Thinking beyond GDP to the measurement of happiness

Will Davies, Professor of Political Economy at Goldsmiths University of London, explores happiness vs. economic growth.
Will Davies

Professor in Political Economy

09 Jul 2021
Will Davies
Key Points
  • Gross Domestic Product is a very imperfect measure of what is valuable and could be replaced by more holistic indicators of what people care about.
  • We could measure value with indicators of happiness, such as objective well-being measures or subjective well-being measures.
  • The issue with measuring happiness is that it is a subjective and personal concept, so it is hard to decide how to collect this data and how to use it comparatively.

 

Measuring what is valuable

Our idea of economic growth derives from a particular view of the world that privileges the market as the basis on which to distribute goods and on which we decide what’s valuable. In a market, the extent to which something is valued depends on how much someone is prepared to pay for it. Although we know that there are certain things that are far more valuable than anything that you can buy in a market, such as friendship, family and the experience of nature, the way that GDP – gross domestic product – is calculated is as an aggregate of all of the different prices of things that are paid for in a particular national economy.
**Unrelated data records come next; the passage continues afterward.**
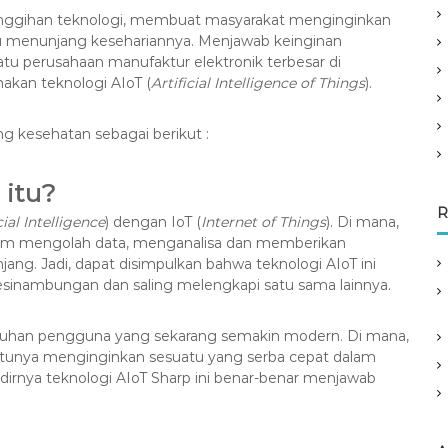
anggihan teknologi, membuat masyarakat menginginkan
 menunjang kesehariannya. Menjawab keinginan
tu perusahaan manufaktur elektronik terbesar di
kan teknologi AIoT (
Artificial Intelligence of Things
).
ang kesehatan sebagai berikut :
 itu?
R
cial Intelligence
) dengan IoT (
Internet of Things
). Di mana,
dalam mengolah data, menganalisa dan memberikan
ang. Jadi, dapat disimpulkan bahwa teknologi AIoT ini
esinambungan dan saling melengkapi satu sama lainnya.
utuhan pengguna yang sekarang semakin modern. Di mana,
tunya menginginkan sesuatu yang serba cepat dalam
adirnya teknologi AIoT Sharp ini benar-benar menjawab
That means that there are various absurdities that have developed within the calculation of GDP that many environmental economists, feminists and other critics of GDP have pointed out. For instance, if I pay someone to drive something up the length of the country and back, then that counts as a contribution to GDP, even if it’s polluting the atmosphere and even if it wasn’t a worthwhile journey to make. Nevertheless, the fact that I paid for it to happen means that it will count as a positive benefit to GDP. Meanwhile, caring for my own children or going for a walk in the countryside – things that might be of far greater value – don’t make any kind of contribution to GDP one way or the other because they are not associated with a market value.

Believing that gross domestic product is the most important economic indicator in our society has always had this limitation that it excludes lots of things that most people believe are valuable and includes lots of things that many people believe are not valuable. But the problem is, what do we use instead?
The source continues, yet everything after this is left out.